■ Work to be completed ■
Search the records below for the word "lists", then return every line where it appears.

■ Entries supplied ■
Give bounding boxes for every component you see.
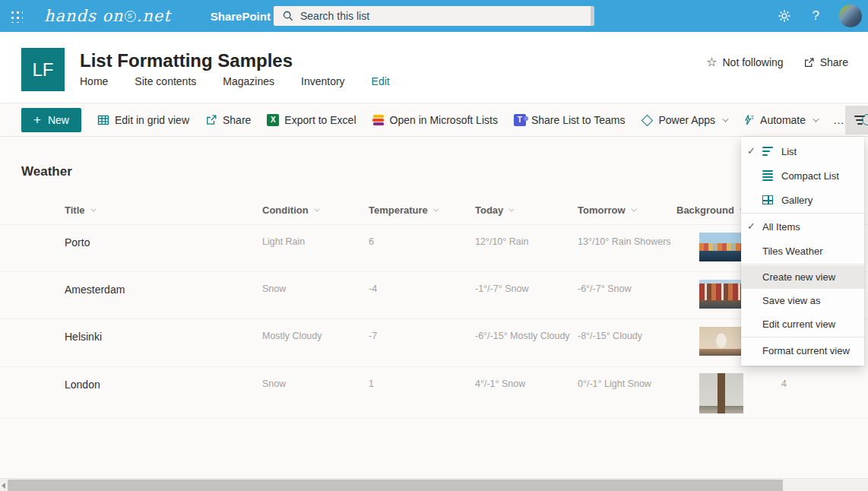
site-logo[interactable]: LF — [21, 48, 65, 91]
menu-item-all-items[interactable]: ✓ All Items — [741, 214, 864, 239]
share-list-label: Share — [223, 114, 251, 126]
settings-button[interactable] — [778, 9, 791, 23]
helsinki-thumbnail-image — [699, 327, 743, 356]
sharepoint-label[interactable]: SharePoint — [211, 10, 271, 23]
cell-temperature: 1 — [369, 367, 475, 418]
edit-grid-view-button[interactable]: Edit in grid view — [97, 114, 189, 126]
help-button[interactable]: ? — [813, 8, 819, 24]
share-list-button[interactable]: Share — [205, 114, 251, 126]
plus-icon: + — [33, 113, 41, 126]
column-header-condition[interactable]: Condition — [262, 204, 369, 216]
menu-item-tiles-weather[interactable]: Tiles Weather — [741, 239, 864, 263]
more-commands-button[interactable]: … — [833, 113, 845, 126]
grid-icon — [97, 114, 109, 126]
new-button[interactable]: + New — [21, 108, 81, 132]
chevron-down-icon — [509, 206, 515, 211]
export-excel-button[interactable]: X Export to Excel — [267, 114, 356, 126]
automate-button[interactable]: Automate — [743, 114, 817, 126]
edit-grid-view-label: Edit in grid view — [115, 114, 189, 126]
check-icon: ✓ — [747, 145, 756, 157]
menu-divider — [741, 337, 864, 337]
export-excel-label: Export to Excel — [284, 114, 356, 126]
site-header: LF List Formatting Samples Home Site con… — [0, 32, 868, 103]
command-bar: + New Edit in grid view Share X Export t… — [0, 103, 868, 137]
follow-button[interactable]: ☆ Not following — [706, 56, 784, 68]
waffle-icon — [10, 10, 23, 23]
chevron-down-icon — [433, 206, 439, 211]
menu-item-format-current-view[interactable]: Format current view — [741, 338, 864, 363]
table-row-helsinki[interactable]: Helsinki Mostly Cloudy -7 -6°/-15° Mostl… — [0, 319, 868, 367]
compact-list-icon — [762, 169, 775, 182]
cell-tomorrow: 13°/10° Rain Showers — [578, 225, 676, 271]
share-icon — [803, 57, 815, 68]
menu-item-compact-list-view[interactable]: Compact List — [741, 163, 864, 188]
help-icon: ? — [813, 8, 819, 23]
nav-edit[interactable]: Edit — [372, 75, 390, 87]
column-header-title[interactable]: Title — [65, 204, 262, 216]
cell-temperature: 6 — [369, 225, 475, 271]
cell-temperature: -7 — [369, 319, 475, 366]
microsoft-lists-icon — [372, 114, 385, 126]
cell-temperature: -4 — [369, 272, 475, 318]
open-microsoft-lists-button[interactable]: Open in Microsoft Lists — [372, 114, 498, 126]
cell-tomorrow: -6°/-7° Snow — [578, 272, 676, 318]
excel-icon: X — [267, 114, 279, 126]
search-input[interactable] — [300, 10, 551, 22]
scrollbar-thumb[interactable] — [8, 480, 783, 491]
table-row-london[interactable]: London Snow 1 4°/-1° Snow 0°/-1° Light S… — [0, 367, 868, 419]
cell-today: 4°/-1° Snow — [475, 367, 578, 418]
star-icon: ☆ — [706, 56, 717, 68]
table-row-amesterdam[interactable]: Amesterdam Snow -4 -1°/-7° Snow -6°/-7° … — [0, 272, 868, 319]
cell-today: 12°/10° Rain — [475, 225, 578, 271]
menu-item-edit-current-view[interactable]: Edit current view — [741, 312, 864, 336]
cell-condition: Light Rain — [262, 225, 369, 271]
details-pane-info-icon[interactable] — [862, 114, 868, 125]
cell-condition: Snow — [262, 272, 369, 318]
scroll-left-arrow-icon[interactable] — [2, 483, 5, 489]
site-title: List Formatting Samples — [80, 50, 293, 71]
app-launcher-button[interactable] — [0, 0, 32, 32]
menu-divider — [741, 213, 864, 214]
nav-magazines[interactable]: Magazines — [223, 75, 274, 87]
column-header-temperature[interactable]: Temperature — [369, 204, 475, 216]
amsterdam-thumbnail-image — [699, 280, 743, 309]
cell-condition: Mostly Cloudy — [262, 319, 369, 366]
user-avatar[interactable] — [839, 5, 862, 27]
horizontal-scrollbar[interactable] — [0, 478, 868, 491]
search-box[interactable] — [274, 6, 594, 26]
chevron-down-icon — [813, 116, 819, 122]
menu-item-gallery-view[interactable]: Gallery — [741, 188, 864, 212]
cell-title: Porto — [65, 225, 262, 271]
automate-label: Automate — [760, 114, 806, 126]
menu-item-list-view[interactable]: ✓ List — [741, 139, 864, 163]
cell-today: -1°/-7° Snow — [475, 272, 578, 318]
menu-item-create-new-view[interactable]: Create new view — [741, 265, 864, 289]
site-logo-initials: LF — [32, 59, 53, 81]
chevron-down-icon — [631, 206, 636, 211]
nav-site-contents[interactable]: Site contents — [135, 75, 196, 87]
chevron-down-icon — [314, 206, 319, 211]
column-header-tomorrow[interactable]: Tomorrow — [578, 204, 676, 216]
new-button-label: New — [48, 114, 69, 126]
table-row-porto[interactable]: Porto Light Rain 6 12°/10° Rain 13°/10° … — [0, 224, 868, 272]
tenant-logo-suffix: .net — [137, 7, 171, 25]
cell-title: London — [65, 367, 262, 418]
cell-tomorrow: -8°/-15° Cloudy — [578, 319, 676, 366]
nav-home[interactable]: Home — [80, 75, 108, 87]
share-icon — [205, 114, 217, 126]
tenant-logo[interactable]: hands onS.net — [44, 7, 171, 25]
menu-item-save-view-as[interactable]: Save view as — [741, 289, 864, 312]
cell-today: -6°/-15° Mostly Cloudy — [475, 319, 578, 366]
london-thumbnail-image — [699, 373, 743, 413]
cell-title: Amesterdam — [65, 272, 262, 318]
gear-icon — [778, 9, 791, 23]
share-to-teams-button[interactable]: T Share List to Teams — [514, 114, 625, 126]
list-title: Weather — [21, 164, 72, 179]
follow-label: Not following — [722, 56, 783, 68]
column-header-today[interactable]: Today — [475, 204, 578, 216]
nav-inventory[interactable]: Inventory — [301, 75, 345, 87]
search-icon — [283, 11, 293, 21]
power-apps-button[interactable]: Power Apps — [641, 114, 727, 126]
site-share-button[interactable]: Share — [803, 56, 848, 68]
site-navigation: Home Site contents Magazines Inventory E… — [80, 75, 390, 87]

■ Your solution ■
microsoft-lists-icon — [372, 114, 385, 126]
open-microsoft-lists-button[interactable]: Open in Microsoft Lists — [372, 114, 498, 126]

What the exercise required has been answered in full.